Het is een week van ups en downs geweest en ik weet zeker dat velen van jullie kunnen vertellen. Maar elke ochtend kan ik naar mijn tuin gaan voor troost en opnieuw verbinding maken met mijn letterlijke en figuurlijke wortels. Terwijl het alarm afgaat, schuif ik mijn voeten op de grond en breng mezelf uit bed, zet een kop koffie en ga naar buiten met mijn viervoetige tuinhelper om de planten te verzorgen.
Bewegend in een lager tempo dan honing, inspecteer ik elk bed, loensend om de nieuwste spruiten te onderscheiden die zijn ontstaan 's nachts uit de grond, en om te zien wat er in de twaalf uur sinds mijn laatste met sprongen groeide uitzag. Er zijn nu paarse slasoorten die naar daglicht reiken en aardbeirode lieveheersbeestjes werken ijverig en verzorgen de onderkant van planten die ik ongemoeid laat.
Ik leun naar voren, vingertoppen grazend op de bladeren, verwonderd over de eerste kleine druiventomaten aan de wijnstok. Ik haal diep adem en zeg stille dankjes aan de aarde voor deze kleine planten. Mijn geest dwaalt af naar de zomerochtend doorgebracht met mijn moeder in haar tuin, kijkend naar haar tuinritueel en let op dezelfde delen die ik nu als de mijne heb overgenomen.
Ik grijp naar de keukenschaar, ik oogst spinazie voor het avondeten en koriander om met vrienden te delen. Heen en weer tussen keuken en tuin ga ik, terwijl ik de bladeren wast en vervolgens de gewassen water geef, deze kleine levenscyclus in mijn eigen achtertuinomgeving op prijs stellend.
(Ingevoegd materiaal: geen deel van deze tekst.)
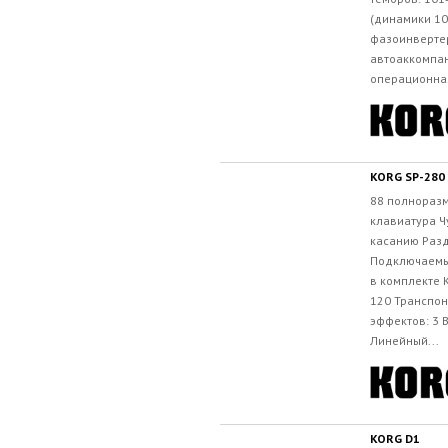
(динамики 10
фазоинвертер
автоаккомпа
операционная
KORG SP-280
88 полнораз
клавиатура Ч
касанию Раз
Подключаемы
в комплекте 
120 Транспо
эффектов: 3 
Линейный...
KORG D1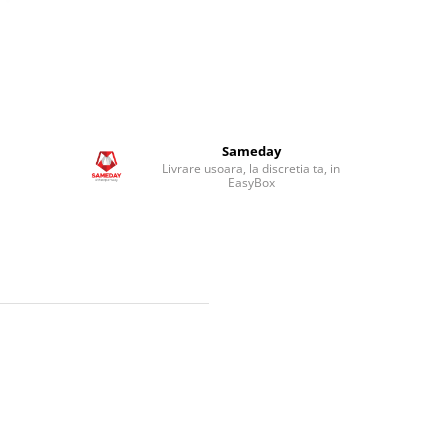
Sameday
Livrare usoara, la discretia ta, in
EasyBox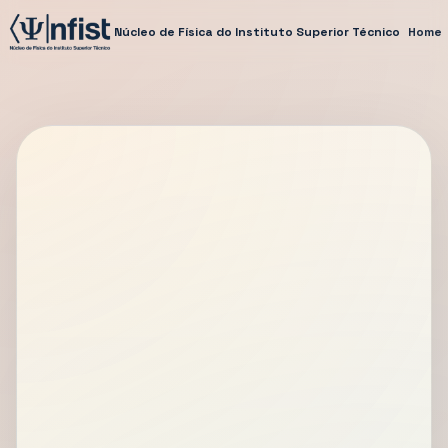
Núcleo de Física do Instituto Superior Técnico
Home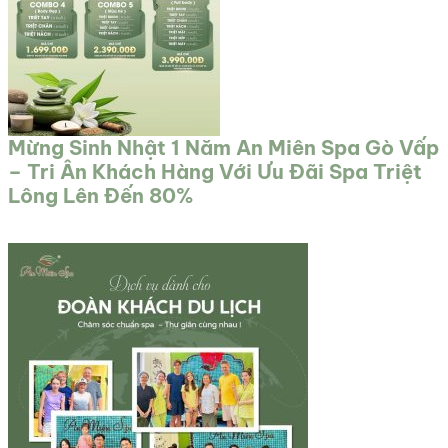
Mừng Sinh Nhật 1 Năm An Miên Spa Gò Vấp
– Tri Ân Khách Hàng Với Ưu Đãi Spa Triệt
Lông Lên Đến 80%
Die avond, tijdens het avondeten, neem ik iets meer tijd om mijn groenten op te eten, kijkend naar de tuin tussen hapjes, en het wordt me heel duidelijk dat deze tuin veel, veel meer is dan een manier om ons te voeden: het is een ritueel, en een die kan worden gewaardeerd, ongeacht de grootte van de tuin die je de neiging hebben.